We can also view Deep Ensembles as forming a posterior approximated as point masses at different modes, combined with simple Monte Carlo integration: with this posterior, the Bayesian predictive distribution is $p(y|x, \mathcal{D}) = \frac{1}{J} \sum_{j} p(y|x, w_j)$ where $w_j$ represent the different ensemble weights, which is exactly the standard deep ensemble procudure [1,3,8]
![](posterior.png)


**Figure 1.** 𝑝(𝑦|𝑥,𝐷)=∫𝑝(𝑦|𝑥,𝑤)𝑝(𝑤|𝐷)𝑑𝑤. **Top**: 𝑝(𝑤|𝐷), with representations from VI (orange) deep ensembles (blue), MultiSWAG (red). 

**Middle**: 𝑝(𝑦|𝑥,𝑤) as a function of 𝑤 for a test input 𝑥. This function does not vary much within modes, but changes significantly between modes. 

**Bottom**: Distance between the true predictive distribution and the approximation, as a function of representing a posterior at an additional point 𝑤, assuming we have sampled the mode in dark green. There is more to be gained by exploring new basins, than continuing to explore the same basin.

This idea is shown above in Figure 1 from [1]. The top panel is a multimodal posterior. The middle panel displays the predictive distribution $p(y|x, w)$ conditioned on paramaters w. Within a single basin, the predictive distribution does not change much, but between basins they are quite different. Therefor we would prefer to select different basins of attraction to provide a good approximation to the Bayesian Model Average integral.


In [1]:
from typing import *
import torch
import torch.nn as nn
from torch.utils.data import Dataset, DataLoader

import push.bayes.ensemble

# =============================================================================
# Simple Dataset + Neural Network
# =============================================================================

class RandDataset(Dataset):
    def __init__(self, D):
        self.xs = torch.randn(128*10, D)
        self.ys = torch.randn(128*10, 1)

    def __len__(self):
        return len(self.xs)

    def __getitem__(self, idx):
        return self.xs[idx], self.ys[idx]


class MiniNN(nn.Module):
    def __init__(self, D):
        super(MiniNN, self).__init__()
        self.fc1 = nn.Linear(D, D)
        self.fc2 = nn.Linear(D, D)

    def forward(self, x):
        x = self.fc1(x)
        x = torch.nn.ReLU()(x)
        x = self.fc2(x)
        return x
    

class BiggerNN(nn.Module):
    def __init__(self, n, D):
        super(BiggerNN, self).__init__()
        self.minis = []
        self.n = n
        for i in range(0, n):
            self.minis += [MiniNN(D)]
            self.add_module("mini_layer"+str(i), self.minis[-1])
        self.fc = nn.Linear(D, 1)
            
    def forward(self, x):
        for i in range(0, self.n):
            x = self.minis[i](x)
        return self.fc(x)






In [2]:


# L = 10
# D = 20
# dataset = RandDataset(D)
# dataloader = DataLoader(dataset, batch_size=128, shuffle=True)

# epochs = 10
# num_ensembles = 3
# push.bayes.ensemble.train_deep_ensemble(
#     dataloader,
#     torch.nn.MSELoss(),
#     epochs,
#     BiggerNN, L, D,
#     num_ensembles=num_ensembles
# )

References:
https://cims.nyu.edu/~andrewgw/deepensembles/

[1] A.G. Wilson, P. Izmailov.
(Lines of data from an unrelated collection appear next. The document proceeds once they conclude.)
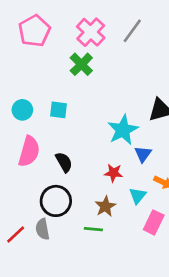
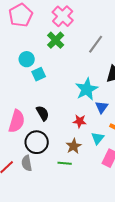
gray line: (132, 31) -> (96, 44), moved
cyan circle: (22, 110) -> (27, 59), moved
cyan square: (59, 110) -> (39, 74), turned -32
pink semicircle: (29, 151) -> (17, 121), moved

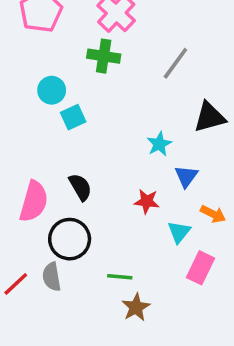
green cross: (56, 40) -> (104, 56), turned -36
cyan star: (87, 89) -> (159, 144), size x0.6
brown star: (74, 146) -> (136, 307), moved

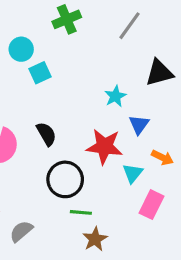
green cross: (104, 56) -> (67, 19), turned -32
red star: (147, 201) -> (104, 146), size x1.6
black circle: (70, 239) -> (65, 179), moved
gray semicircle: (52, 277) -> (21, 231), moved, turned 60

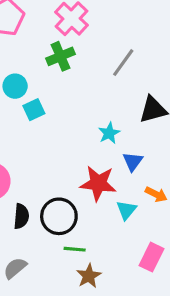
black semicircle: (46, 134) -> (21, 216), moved, turned 35
pink rectangle: (151, 205) -> (151, 257), moved

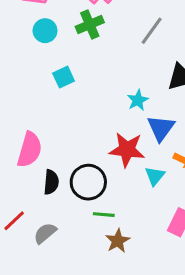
cyan circle: (15, 86) -> (45, 31), moved
blue triangle: (133, 161) -> (161, 128), size x1.4

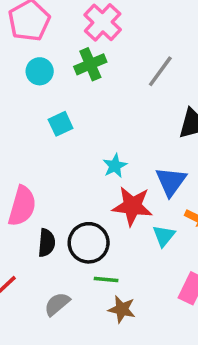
cyan star: (138, 100) -> (115, 166), moved
gray semicircle: (45, 233) -> (57, 304), moved
brown star: (118, 241) -> (122, 309), turned -30

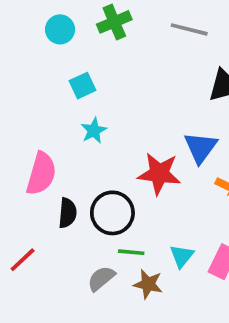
gray line: (160, 71) -> (189, 29), turned 68
cyan star: (115, 166) -> (94, 131), moved
cyan triangle: (164, 236) -> (182, 256), moved
gray semicircle: (57, 304) -> (101, 278), moved

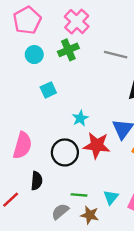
cyan star: (94, 131) -> (80, 118), moved
black semicircle: (68, 213) -> (37, 181), moved
black circle: (112, 213) -> (65, 152), moved

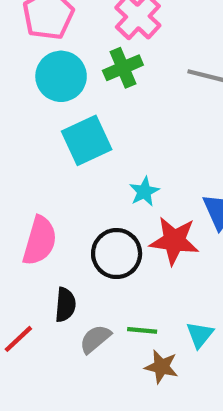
cyan circle: (34, 55) -> (61, 76), size x1.5
cyan square: (48, 90) -> (87, 140), size x1.6
gray semicircle: (60, 211) -> (95, 339), moved

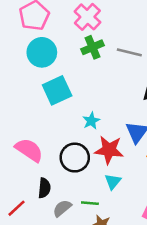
green cross: (123, 68) -> (93, 47), moved
pink semicircle: (40, 241) -> (29, 150), turned -72
cyan triangle: (200, 335) -> (113, 182), moved

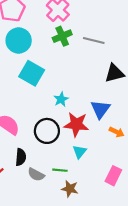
cyan square: (57, 90) -> (32, 73), turned -35
gray semicircle: (62, 208) -> (36, 175), turned -112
Bayesian Deep Learning and a Probabilistic Perspective of Generalization. Advances in Neural Information Processing Systems, 2020.

[2] P. Izmailov, S. Vikram, M.D. Hoffman, A.G. Wilson. What Are Bayesian Neural Network Posteriors Really Like? International Conference on Machine Learning, 2021.
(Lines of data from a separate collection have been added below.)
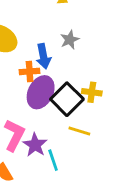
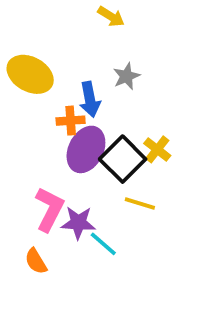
yellow cross: (92, 92) -> (157, 149), turned 30
purple star: (35, 145) -> (78, 223), turned -30
cyan line: (53, 160) -> (103, 244), turned -30

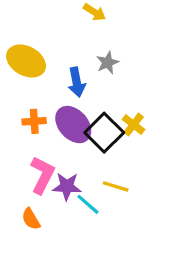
orange cross: (71, 121) -> (34, 121), moved
purple ellipse: (86, 149) -> (73, 125), turned -69
yellow line: (140, 203) -> (116, 186), moved

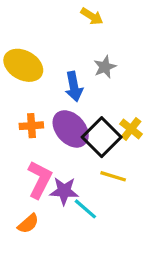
yellow line: (116, 186) -> (113, 176), moved
orange semicircle: (31, 219) -> (28, 224), turned -100

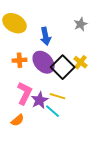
gray star: (105, 67) -> (81, 24), moved
yellow line: (113, 176) -> (58, 96), moved
purple star: (64, 191) -> (40, 100), turned -30

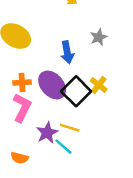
blue arrow: (46, 36) -> (67, 52), moved
pink L-shape: (25, 93) -> (22, 108), moved
orange semicircle: (18, 120) -> (19, 158), turned 56

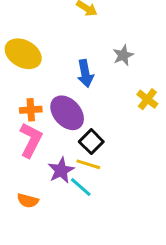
yellow cross: (99, 85) -> (147, 99), moved
black square: (76, 91) -> (91, 142), moved, size x0.7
[3] A.G. Wilson. The Case for Bayesian Deep Learning. 2019.

[4] A.G. Wilson. Thread on Deep Ensembles as Approximate Bayesian Inference. 2020.
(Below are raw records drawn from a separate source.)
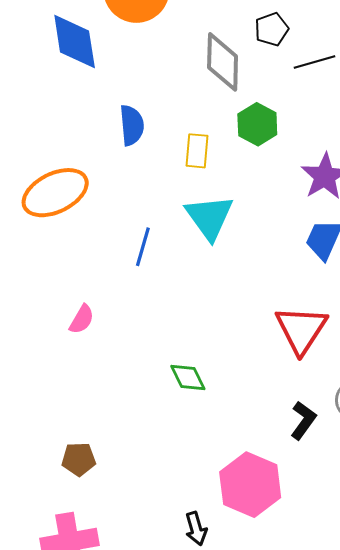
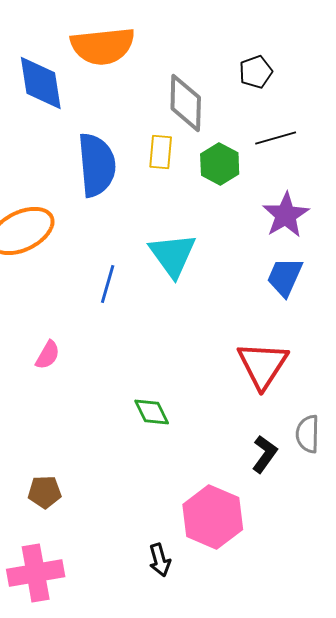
black pentagon: (272, 29) -> (256, 72), moved
black line: (314, 62) -> (276, 138), moved
blue semicircle: (132, 125) -> (97, 165), size x1.6
yellow rectangle: (197, 151) -> (161, 152), moved

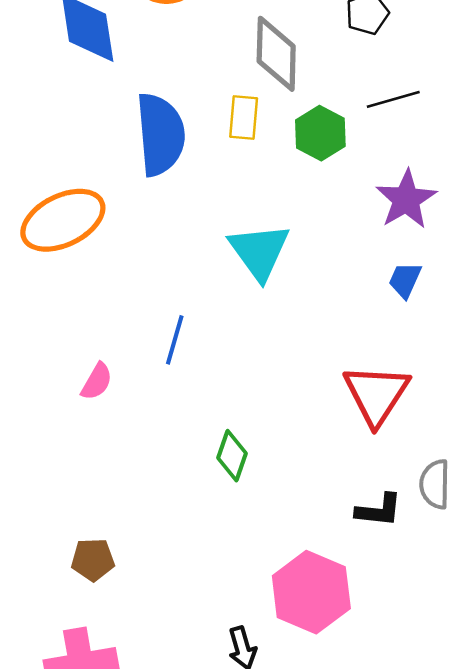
blue trapezoid: (285, 277) -> (405, 280), size x0.7
blue line: (108, 284) -> (175, 340), moved
green diamond: (152, 412) -> (232, 456), turned 45
black L-shape: (265, 454) -> (379, 510), turned 60

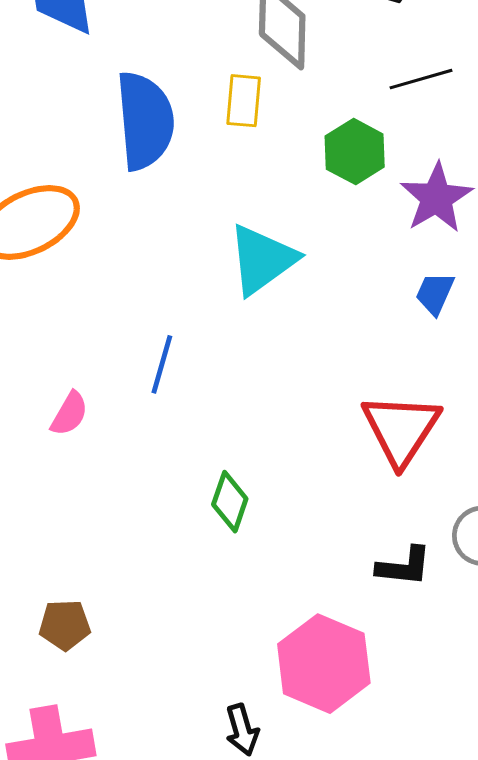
green hexagon: (320, 133) -> (355, 152), moved
cyan triangle: (259, 251) -> (262, 260), turned 30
[5] A.G. Wilson. Examining Critiques in Bayesian Deep Learning. Video. April 2021.

[6] C.E. Rasmussen and Z. Ghahramani. Bayesian Monte Carlo. Advances in Neural Information Processing Systems, 2003.

[7] M. Osborne. Bayesian Gaussian processes for sequential prediction, optimisation and quadrature, PhD Thesis, 2010.

[8] F. Gustafsson, M. Danelljan, T. Schon. Evaluating Scalable Bayesian Deep Learning Methods for Robust Computer Vision. CVPR Workshop, 2020.

[9] P. Izmailov, P. Nicholson, S. Lotfi, A. G. Wilson. Dangers of Bayesian Model Averaging under Covariate Shift. Neural Information Processing Systems, 2021.